To think in this way was far removed from the old idea of worshiping the god by drinking enough to be gay or to be freed from care or to get drunk. There were followers of Dionysus who never drank wine at all. It is not known when the great change took place, lifting the god who freed men for a moment through drunkenness to the god who freed them through inspiration, but one very remarkable result of it made Dionysus for all future ages the most important of the gods of Greece.
The Eleusinian Mysteries, which were always chiefly Demeter’s, had indeed great importance. For hundreds of years they helped men, as Cicero said, “to live with joy and to die with hope.” But their influence did not last, very likely because nobody was allowed to teach their ideas openly or write about them. In the end only a dim memory of them was left. It was quite otherwise with Dionysus. What was done at his great festival was open to all the world and is a living influence today. No other festival in Greece could compare with it. It took place in the spring when the vine begins to put forth its branches, and it lasted for five days. They were days of perfect peace and enjoyment. All the ordinary business of life stopped. No one could be put in prison; prisoners were even released so that they could share in the general rejoicing. But the place where people gathered to do honor to the god was not a wild wilderness made horrible by savage deeds and a bloody feast; it was not even a temple precinct with ordered sacrifices and priestly ceremonies. It was a theater; and the ceremony was the performance of a play. The greatest poetry in Greece, and among the greatest in the world, was written for Dionysus. The poets who wrote the plays, the actors and singers who took part in them, were all regarded as servants of the god. The performances were sacred; the spectators, too, along with the writers and the performers, were engaged in an act of worship. Dionysus himself was supposed to be present; his priest had the seat of honor.

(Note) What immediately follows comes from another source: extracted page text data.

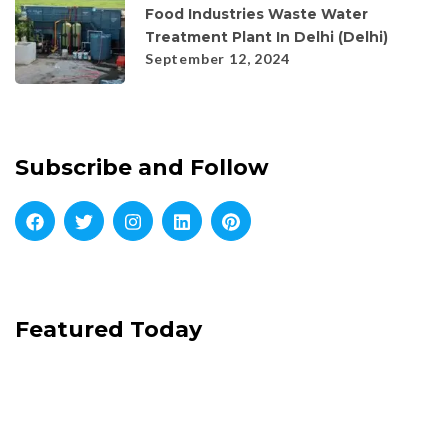
Food Industries Waste Water
Treatment Plant In Delhi (Delhi)
September 12, 2024
Subscribe and Follow
Featured Today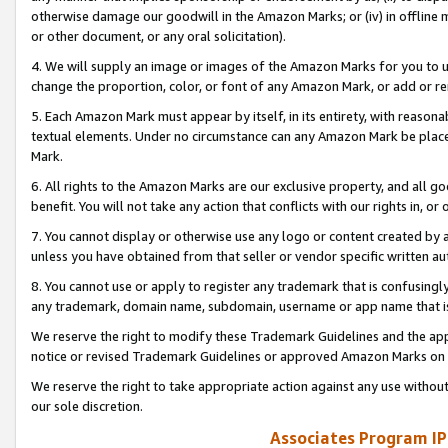
otherwise damage our goodwill in the Amazon Marks; or (iv) in offline ma
or other document, or any oral solicitation).
4. We will supply an image or images of the Amazon Marks for you to 
change the proportion, color, or font of any Amazon Mark, or add or
5. Each Amazon Mark must appear by itself, in its entirety, with reason
textual elements. Under no circumstance can any Amazon Mark be placed
Mark.
6. All rights to the Amazon Marks are our exclusive property, and all 
benefit. You will not take any action that conflicts with our rights in, 
7. You cannot display or otherwise use any logo or content created by a
unless you have obtained from that seller or vendor specific written au
8. You cannot use or apply to register any trademark that is confusingly
any trademark, domain name, subdomain, username or app name that is 
We reserve the right to modify these Trademark Guidelines and the app
notice or revised Trademark Guidelines or approved Amazon Marks on t
We reserve the right to take appropriate action against any use without
our sole discretion.
Associates Program IP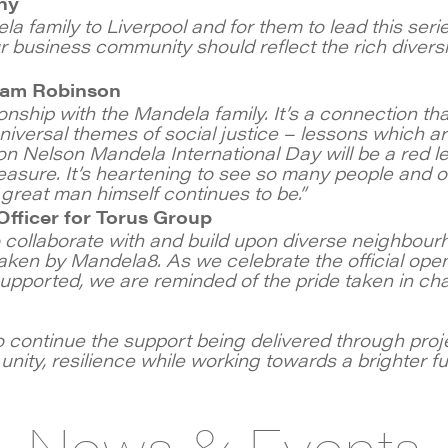
ny
 family to Liverpool and for them to lead this seri
Our business community should reflect the rich divers
Liam Robinson
onship with the Mandela family. It’s a connection tha
niversal themes of social justice – lessons which a
n Nelson Mandela International Day will be a red lett
sure. It’s heartening to see so many people and or
great man himself continues to be.”
fficer for Torus Group
collaborate with and build upon diverse neighbourh
ken by Mandela8. As we celebrate the official ope
supported, we are reminded of the pride taken in ch
 continue the support being delivered through proj
nity, resilience while working towards a brighter futu
News & Events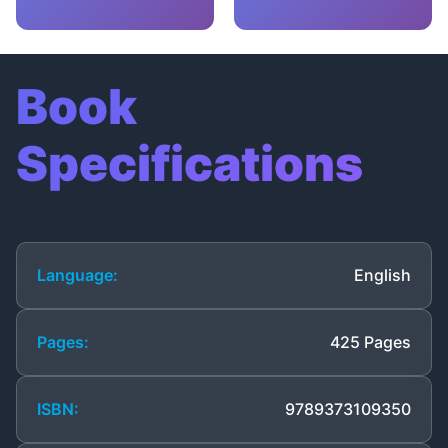
Book
Specifications
Language:
English
Pages:
425 Pages
ISBN:
9789373109350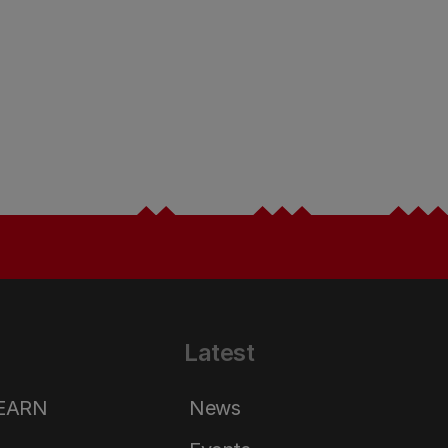
Latest
LEARN
News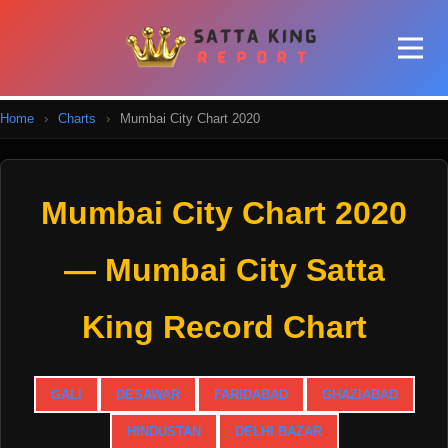
Home
›
Charts
›
Mumbai City Chart 2020
Mumbai City Chart 2020
— Mumbai City Satta
King Record Chart
GALI
DESAWAR
FARIDABAD
GHAZIABAD
HINDUSTAN
DELHI BAZAR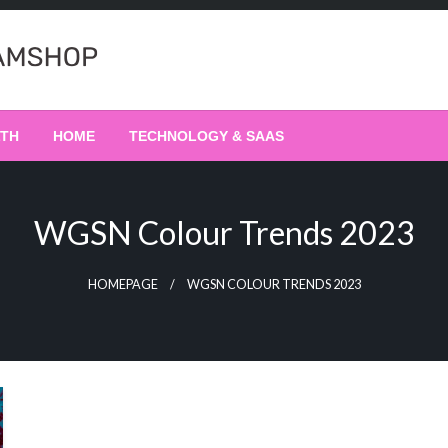
LTH
HOME
TECHNOLOGY & SAAS
WGSN Colour Trends 2023
HOMEPAGE
WGSN COLOUR TRENDS 2023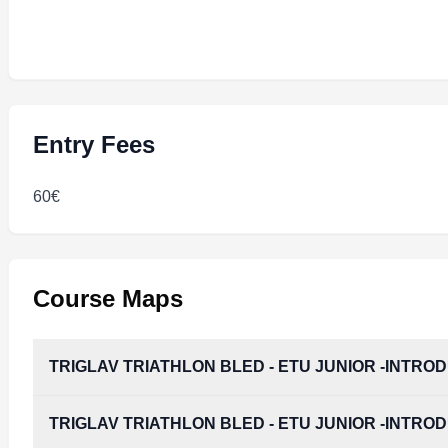
Entry Fees
60€
Course Maps
TRIGLAV TRIATHLON BLED - ETU JUNIOR -INTRO
TRIGLAV TRIATHLON BLED - ETU JUNIOR -INTRO
TRIGLAV_TRIATHLON_BLED_-_ETU_JUNIOR_-IN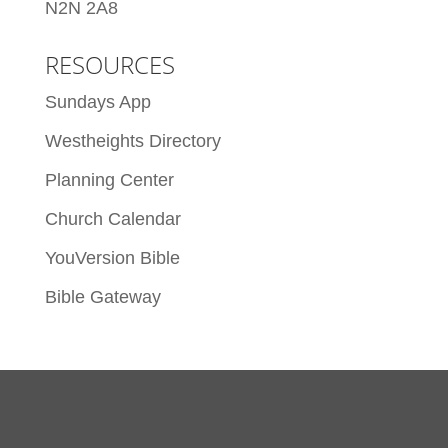
N2N 2A8
RESOURCES
Sundays App
Westheights Directory
Planning Center
Church Calendar
YouVersion Bible
Bible Gateway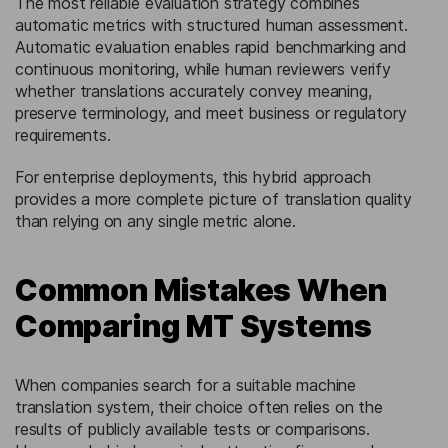
The most reliable evaluation strategy combines
automatic metrics with structured human assessment.
Automatic evaluation enables rapid benchmarking and
continuous monitoring, while human reviewers verify
whether translations accurately convey meaning,
preserve terminology, and meet business or regulatory
requirements.
For enterprise deployments, this hybrid approach
provides a more complete picture of translation quality
than relying on any single metric alone.
Common Mistakes When
Comparing MT Systems
When companies search for a suitable machine
translation system, their choice often relies on the
results of publicly available tests or comparisons.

It is clear, therefore, that the idea of the god of holy inspiration who could fill men with his spirit to write gloriously and to act gloriously became far more important than the earlier ideas of him. The first tragic plays, which are among the best there are, never equaled except by Shakespeare, were produced in the theater of Dionysus. Comedies were produced there, too, but tragedies far outnumbered them, and there was a reason why.
This strange god, the gay reveler, the cruel hunter, the lofty inspirer, was also the sufferer. He, like Demeter, was afflicted, not because of grief for another, as she was, but because of his own pain. He was the vine, which is always pruned as nothing else that bears fruits; every branch cut away, only the bare stock left; through the winter a dead thing to look at, an old gnarled stump seeming incapable of ever putting forth leaves again. Like Persephone Dionysus died with the coming of the cold. Unlike her, his death was terrible: he was torn to pieces, in some stories by the Titans, in others by Hera’s orders. He was always brought back to life; he died and rose again. It was his joyful resurrection they celebrated in his theater, but the idea of terrible deeds done to him and done by men under his influence was too closely associated with him ever to be forgotten. He was more than the suffering god. He was the tragic god. There was none other.
He had still another side. He was the assurance that death does not end all. His worshipers believed that his death and resurrection showed that the soul lives on forever after the body dies. This faith was part of the mysteries of Eleusis. At first it centered in Persephone who also rose from the dead every spring. But as queen of the black underworld she kept even in the bright world above a suggestion of something strange and awful: how could she who carried always about her the reminder of death stand for the resurrection, the conquest of death? Dionysus, on the contrary, was never thought of as a power in the kingdom of the dead. There are many stories about Persephone in the lower world; only one about Dionysus—he rescued his mother from it. In his resurrection he was the embodiment of the life that is stronger than death. He and not Persephone became the center of the belief in immortality.
Around the year 80 A.D., a great Greek writer, Plutarch, received news, when he was far from home, that a little daughter of his had died—a child of most gentle nature, he says. In his letter to his wife he writes: “About that which you have heard, dear heart, that the soul once departed from the body vanishes and feels nothing, I know that you give no belief to such assertions because of those sacred and faithful promises given in the mysteries of Bacchus which we who are of that religious brotherhood know. We hold it firmly for an undoubted truth that our soul is incorruptible and immortal. We are to think (of the dead) that they pass into a better place and a happier condition. Let us behave ourselves accordingly, outwardly ordering our lives, while within all should be purer, wiser, incorruptible.”
CHAPTER III
How the World and Mankind Were Created
With the exception of the story of Prometheus’ punishment, told by Aeschylus in the fifth century, I have taken the material of this chapter chiefly from Hesiod, who lived at least three hundred years earlier. He is the principal authority for the myths about the beginning of everything. Both the crudity of the story of Cronus and the naïveté of the story of Pandora are characteristic of him.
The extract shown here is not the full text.